La parola «näfäsch» mostra molto bene che concetti astratti come «vita» o «persona» nel pensiero ebraico sono legati al corpo. «Näfäsch» in origine significa gola. Il ponte dalla vita alla gola è il respiro. Il respiro si chiama anche näfäsch: «Loda Dio, la mia gola (näfäsch) / il mio respiro / la mia vita / la mia anima!» (Salmo 104,1) Gola e respiro possono fondersi nella stessa parola, perché nell’immagine umana dell’antico Oriente l’organo è sempre pensato in relazione alla sua attività. Così il vedere va di pari passo con l’occhio. Silvia Schroer e Thomas Staubli affermano con riferimento alla gola nel loro libro sul simbolismo biblico del corpo: «Concretamente, näfäsch significa quindi non solo la gola come organo visibile, ma anche la gola che sente, che chiama, che brontola o che urla, e la gola che è desiderosa, insaziabile, affamata e assetata, che ingoia o ansima per l’aria.»3 

Näfäsch / gola quindi indica sempre la necessità. Proprio come l’aria che respiriamo, noi umani abbiamo bisogno di cibo, acqua, vestiti, ecc. per vivere. Abbiamo bisogno anche di altre persone e le desideriamo a lungo. Attraverso questa dipendenza e apertura, Näfäsch caratterizza le persone come esseri bisognosi, sociali e sì, anche religiosi. L’apertura va oltre l’individuo verso il completamente diverso. Con questa apertura a Dio, ora siamo tornati anche alla «nostra anima».

Desiderio di Dio

Nel legame di näfäsch con il desiderio, che va oltre la fame e la sete, arriviamo all’amore, che ci fa gioire o disperare. Il desiderio e l’anelito per gli altri e per Dio, ma anche i sentimenti emotivi associati in tutta la loro gamma di speranza, disperazione, impazienza, risentimento, paura o dolore – sono tutti näfäsch. Così l’orante Anna può dire in 1 Samuele 1,15 che ha versato il suo näfäsch davanti a Dio. Con questo intende dire che ha rivelato tutto a Dio, tutto il suo stato mentale.4 Lo Sch’ma Israele, a sua volta, esige di amare Dio con tutta la propria anima / näfäsch (Deuteronomio 6,4), cioè con ogni respiro e con la forza del desiderio – appassionatamente. Perché: «Solo con Dio la mia anima si calma» (Salmo 62,2).
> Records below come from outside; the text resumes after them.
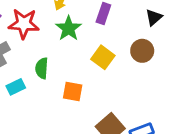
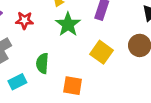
red star: (24, 24) -> (24, 20), size x0.6

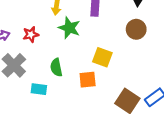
yellow square: (102, 52) -> (102, 57), moved
cyan rectangle: (17, 82) -> (39, 89), turned 49

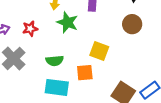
green semicircle: (56, 67) -> (55, 61), turned -84
cyan rectangle: (39, 89) -> (57, 87), moved, size x1.5

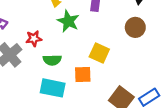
red star: (30, 29) -> (34, 39), moved

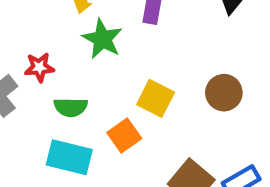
brown circle: (135, 27) -> (224, 93), moved
orange square: (83, 75) -> (124, 135), turned -36

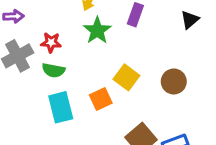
green semicircle: (71, 107) -> (53, 70), moved
cyan rectangle: (69, 157) -> (61, 107), turned 52

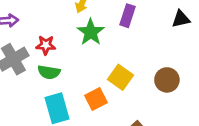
black triangle: (190, 20) -> (181, 19), turned 30

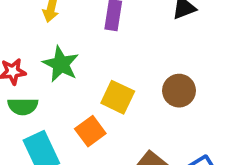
green star: (91, 32) -> (61, 64), moved

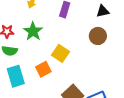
brown circle: (179, 91) -> (98, 36), moved

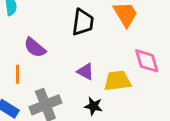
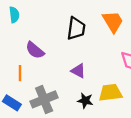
yellow trapezoid: (117, 81) -> (110, 93), moved

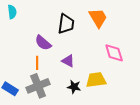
purple semicircle: (35, 50) -> (43, 43), moved
orange line: (20, 73) -> (37, 63), moved

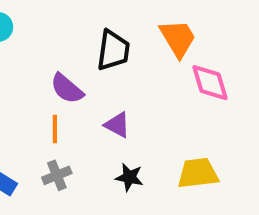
pink diamond: (114, 53) -> (210, 83), moved
yellow trapezoid: (96, 80) -> (198, 173), moved
gray cross: (38, 86) -> (57, 175), size x0.6

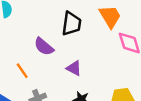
orange line: (55, 129) -> (22, 71), moved, turned -35

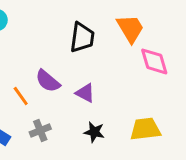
purple semicircle: (44, 47) -> (48, 81), moved

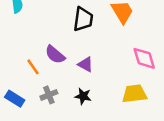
pink diamond: (154, 61) -> (144, 58), moved
black star: (94, 132) -> (83, 96), moved

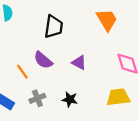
black trapezoid: (83, 19) -> (54, 27), moved
purple triangle: (86, 64) -> (79, 62), moved

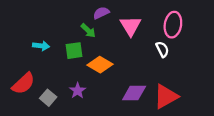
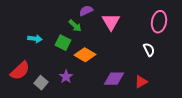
pink ellipse: (173, 25) -> (159, 22), moved
white semicircle: (162, 49) -> (149, 50), moved
green square: (74, 51) -> (63, 43), turned 35
red triangle: (166, 96) -> (141, 82), size x0.6

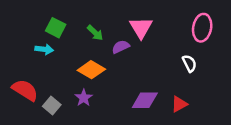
purple semicircle: (86, 11) -> (121, 47), moved
green square: (63, 43) -> (56, 28), moved
orange diamond: (85, 55) -> (91, 70), moved
red semicircle: (20, 71) -> (25, 90), turned -105

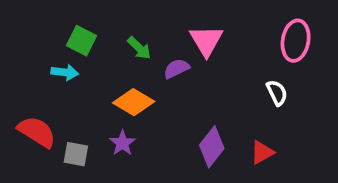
purple diamond: (145, 100) -> (212, 147), turned -52
gray square: (52, 105) -> (76, 154), turned -30

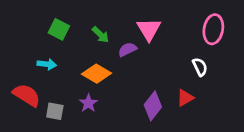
cyan arrow: (65, 72) -> (47, 64), moved
red triangle: (262, 152) -> (185, 98), moved

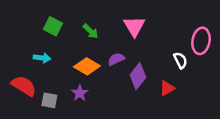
pink ellipse: (213, 29) -> (201, 41), moved
purple semicircle: (127, 49) -> (116, 59), moved
purple diamond: (153, 106) -> (138, 76), moved

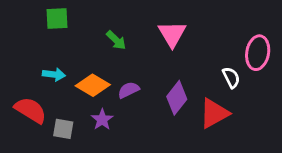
green square: (53, 26) -> (57, 18), moved, turned -30
purple semicircle: (116, 59) -> (129, 90), moved
orange diamond: (87, 66) -> (93, 85), moved
red triangle: (167, 88) -> (214, 113), size x1.5

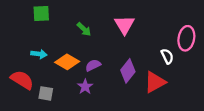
purple star: (102, 120) -> (85, 87), moved

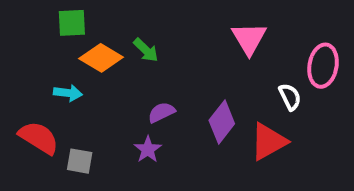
pink triangle: (124, 25) -> (249, 38), moved
orange diamond: (67, 62) -> (101, 58), moved

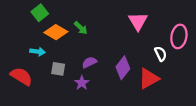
green square: (72, 23) -> (40, 13), turned -35
gray square: (80, 161) -> (58, 69), moved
Ora forse vi chiederete: se diciamo addio a un’anima immortale in questo modo, che ne sarà della resurrezione? Ecco solo un piccolo riferimento: Paolo parla della risurrezione nella prima lettera alla chiesa di Corinto senza usare il termine di anima immortale (1 Lettera ai Corinzi 15).

 

Per saperne di più: Dalla morte alla vita – La fede neotestamentaria nella resurrezione

  1. Cfr. a riguardo anche il Salmo 6,4-6. Anche qui il contesto dimostra che si tratta della salvezza prima della morte e non della salvezza (dell’anima) nella morte: «L’anima mia (näfäsch) è tutta sconvolta, ma tu, Signore, fino a quando…? Volgiti, Signore, a liberarmi, salvami (näfäsch) per la tua misericordia. Nessuno tra i morti ti ricorda. Chi negli inferi canta le tue lodi?».
  2. La nostra cultura occidentale è caratterizzata da una divisione dell’essere umano in corpo e mente (dicotomia) o corpo, mente e anima (triconomia) e oggi si batte in molti campi per una comprensione più globale dell’essere umano. La dottrina platonica dell’anima immortale intrappolata in un corpo debole ha avuto un ruolo importante nella storia della religione e della cultura. Nel XIII secolo, Tommaso d’Aquino cercò di sottolineare ancora una volta con più forza l’unità dell’essere umano, in cui interpretava l’anima come forma del corpo ricorrendo ad Aristotele. Secondo Tommaso d’Aquino non c’è anima senza corpo. Ma l’anima rimane il principio superiore, positivo.
  3. Cfr. il capitolo «Von der Seele zur Kehle», in: Silvia Schroer / Thomas Staubli: Die Körpersymbolik der Bibel, Darmstadt 1998, p. 61-73, qui p. 62.
  4. Cfr. Karin Müller: «So wurde der Mensch ein lebendiges Wesen…», in: Bibel heute 48 (1/2012), p. 14-16, qui p. 16.